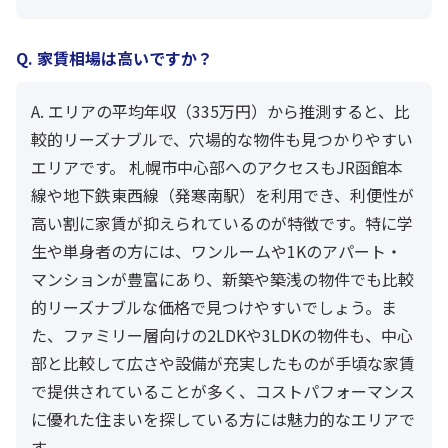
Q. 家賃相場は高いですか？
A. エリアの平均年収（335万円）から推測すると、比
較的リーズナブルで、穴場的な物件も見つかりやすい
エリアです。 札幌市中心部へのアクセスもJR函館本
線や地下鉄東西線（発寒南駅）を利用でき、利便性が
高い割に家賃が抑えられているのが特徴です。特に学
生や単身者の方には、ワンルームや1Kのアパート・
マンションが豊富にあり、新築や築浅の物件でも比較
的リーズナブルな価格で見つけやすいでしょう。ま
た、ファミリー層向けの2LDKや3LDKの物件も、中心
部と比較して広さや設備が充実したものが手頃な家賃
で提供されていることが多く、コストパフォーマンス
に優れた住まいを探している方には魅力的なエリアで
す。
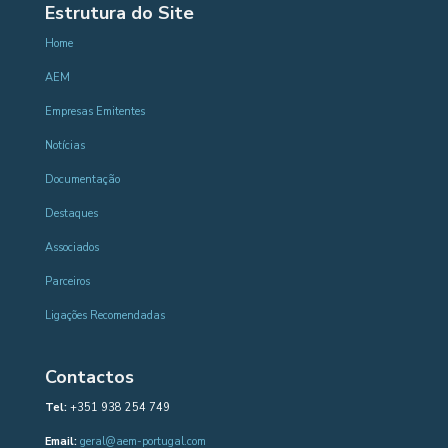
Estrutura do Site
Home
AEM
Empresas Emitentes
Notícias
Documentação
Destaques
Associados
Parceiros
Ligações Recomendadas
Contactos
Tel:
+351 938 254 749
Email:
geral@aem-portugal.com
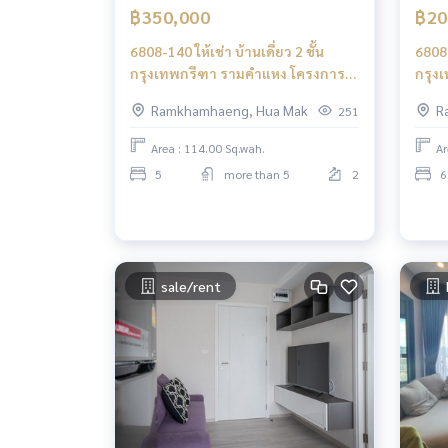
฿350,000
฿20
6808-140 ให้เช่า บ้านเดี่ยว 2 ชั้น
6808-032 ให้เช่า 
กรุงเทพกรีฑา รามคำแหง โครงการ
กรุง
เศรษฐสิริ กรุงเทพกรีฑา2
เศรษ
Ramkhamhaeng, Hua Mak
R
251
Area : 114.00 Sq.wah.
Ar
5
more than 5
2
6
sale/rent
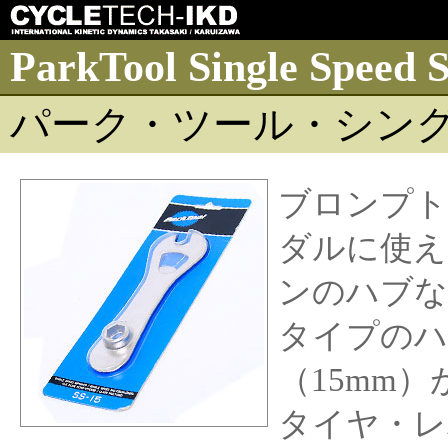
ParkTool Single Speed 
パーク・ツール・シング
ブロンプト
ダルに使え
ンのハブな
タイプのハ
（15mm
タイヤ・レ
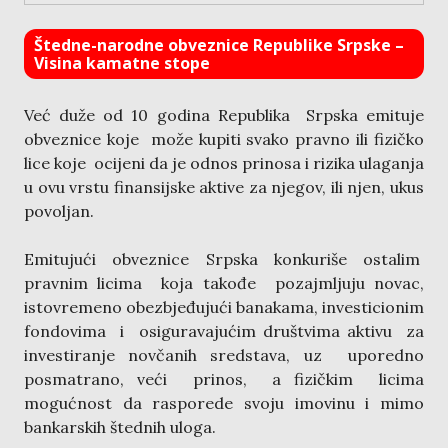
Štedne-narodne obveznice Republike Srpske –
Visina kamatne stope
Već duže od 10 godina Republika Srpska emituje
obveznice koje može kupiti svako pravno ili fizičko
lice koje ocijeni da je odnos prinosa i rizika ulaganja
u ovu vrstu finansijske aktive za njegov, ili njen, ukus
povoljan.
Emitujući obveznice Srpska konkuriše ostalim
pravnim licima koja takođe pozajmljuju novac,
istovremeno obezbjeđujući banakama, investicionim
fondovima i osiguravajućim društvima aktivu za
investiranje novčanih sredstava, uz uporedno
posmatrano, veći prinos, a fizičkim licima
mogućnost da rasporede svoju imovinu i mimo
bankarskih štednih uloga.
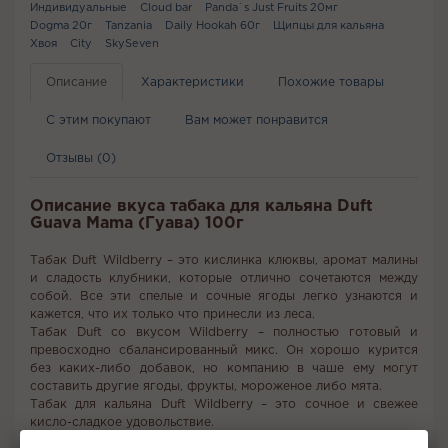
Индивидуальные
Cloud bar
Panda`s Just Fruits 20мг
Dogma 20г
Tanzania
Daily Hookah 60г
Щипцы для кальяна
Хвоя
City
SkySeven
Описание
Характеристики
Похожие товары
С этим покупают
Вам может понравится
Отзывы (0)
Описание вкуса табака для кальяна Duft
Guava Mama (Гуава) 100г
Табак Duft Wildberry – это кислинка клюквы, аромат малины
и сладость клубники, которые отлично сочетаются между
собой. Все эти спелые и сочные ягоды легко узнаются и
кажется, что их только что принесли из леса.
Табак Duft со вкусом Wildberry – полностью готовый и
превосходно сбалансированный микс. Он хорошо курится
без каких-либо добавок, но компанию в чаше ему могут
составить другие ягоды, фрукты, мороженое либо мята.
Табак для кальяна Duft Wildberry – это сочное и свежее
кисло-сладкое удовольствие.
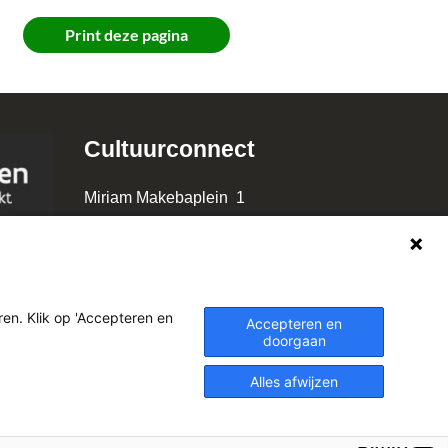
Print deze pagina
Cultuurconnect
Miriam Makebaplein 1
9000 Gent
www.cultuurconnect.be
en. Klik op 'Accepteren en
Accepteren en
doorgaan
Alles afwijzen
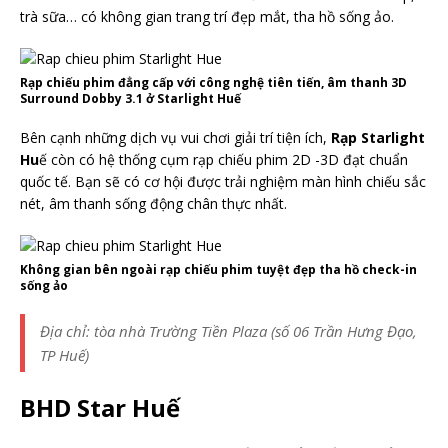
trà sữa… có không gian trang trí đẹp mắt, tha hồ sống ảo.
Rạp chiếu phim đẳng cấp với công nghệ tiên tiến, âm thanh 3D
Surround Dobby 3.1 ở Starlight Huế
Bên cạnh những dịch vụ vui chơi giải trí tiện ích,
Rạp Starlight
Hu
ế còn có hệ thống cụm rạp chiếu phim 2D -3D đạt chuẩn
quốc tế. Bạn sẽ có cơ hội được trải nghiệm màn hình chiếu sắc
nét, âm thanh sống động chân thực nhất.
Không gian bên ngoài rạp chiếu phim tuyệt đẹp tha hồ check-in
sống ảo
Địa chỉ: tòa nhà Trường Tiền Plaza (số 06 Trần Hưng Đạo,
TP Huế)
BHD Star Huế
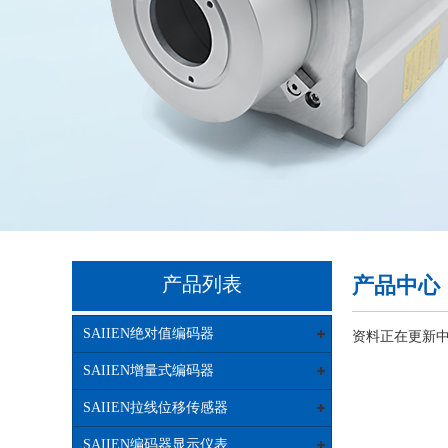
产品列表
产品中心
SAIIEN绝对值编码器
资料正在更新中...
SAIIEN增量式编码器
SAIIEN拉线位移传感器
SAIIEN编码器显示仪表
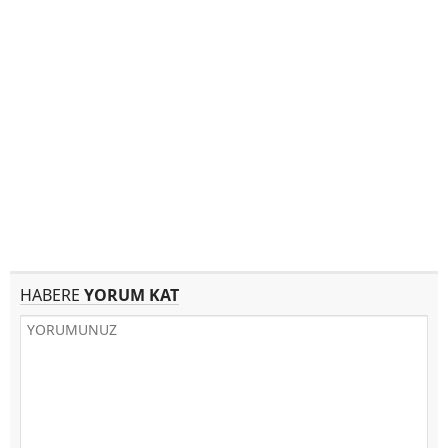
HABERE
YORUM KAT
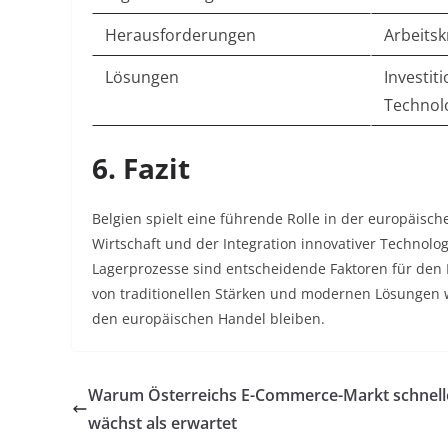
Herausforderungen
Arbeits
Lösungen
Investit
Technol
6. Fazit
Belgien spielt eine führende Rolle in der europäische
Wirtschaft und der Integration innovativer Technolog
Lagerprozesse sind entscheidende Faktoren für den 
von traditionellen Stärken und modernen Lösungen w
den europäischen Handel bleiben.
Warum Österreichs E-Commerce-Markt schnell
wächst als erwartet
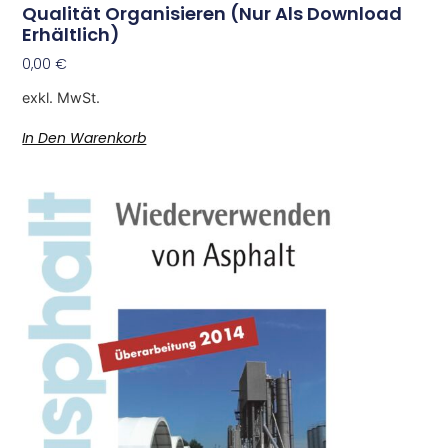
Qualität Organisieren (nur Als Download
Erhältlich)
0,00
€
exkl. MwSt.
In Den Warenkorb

——

Requirement: Pictures stay out. Print the data exactly, from its first line through the line containing "lice koje ocijeni".

Result of this task:
Q. 家賃相場は高いですか？
A. エリアの平均年収（335万円）から推測すると、比
較的リーズナブルで、穴場的な物件も見つかりやすい
エリアです。 札幌市中心部へのアクセスもJR函館本
線や地下鉄東西線（発寒南駅）を利用でき、利便性が
高い割に家賃が抑えられているのが特徴です。特に学
生や単身者の方には、ワンルームや1Kのアパート・
マンションが豊富にあり、新築や築浅の物件でも比較
的リーズナブルな価格で見つけやすいでしょう。ま
た、ファミリー層向けの2LDKや3LDKの物件も、中心
部と比較して広さや設備が充実したものが手頃な家賃
で提供されていることが多く、コストパフォーマンス
に優れた住まいを探している方には魅力的なエリアで
す。
Estrutura do Site
Home
AEM
Empresas Emitentes
Notícias
Documentação
Destaques
Associados
Parceiros
Ligações Recomendadas
Contactos
Tel:
+351 938 254 749
Email:
geral@aem-portugal.com
฿350,000
฿20
6808-140 ให้เช่า บ้านเดี่ยว 2 ชั้น
6808-032 ให้เช่า 
กรุงเทพกรีฑา รามคำแหง โครงการ
กรุง
เศรษฐสิริ กรุงเทพกรีฑา2
เศรษ
Ramkhamhaeng, Hua Mak
R
251
Area : 114.00 Sq.wah.
Ar
5
more than 5
2
6
sale/rent
ParkTool Single Speed 
パーク・ツール・シング
ブロンプト
ダルに使え
ンのハブな
タイプのハ
（15mm
タイヤ・レ
Štedne-narodne obveznice Republike Srpske –
Visina kamatne stope
Već duže od 10 godina Republika Srpska emituje
obveznice koje može kupiti svako pravno ili fizičko
lice koje ocijeni da je odnos prinosa i rizika ulaganja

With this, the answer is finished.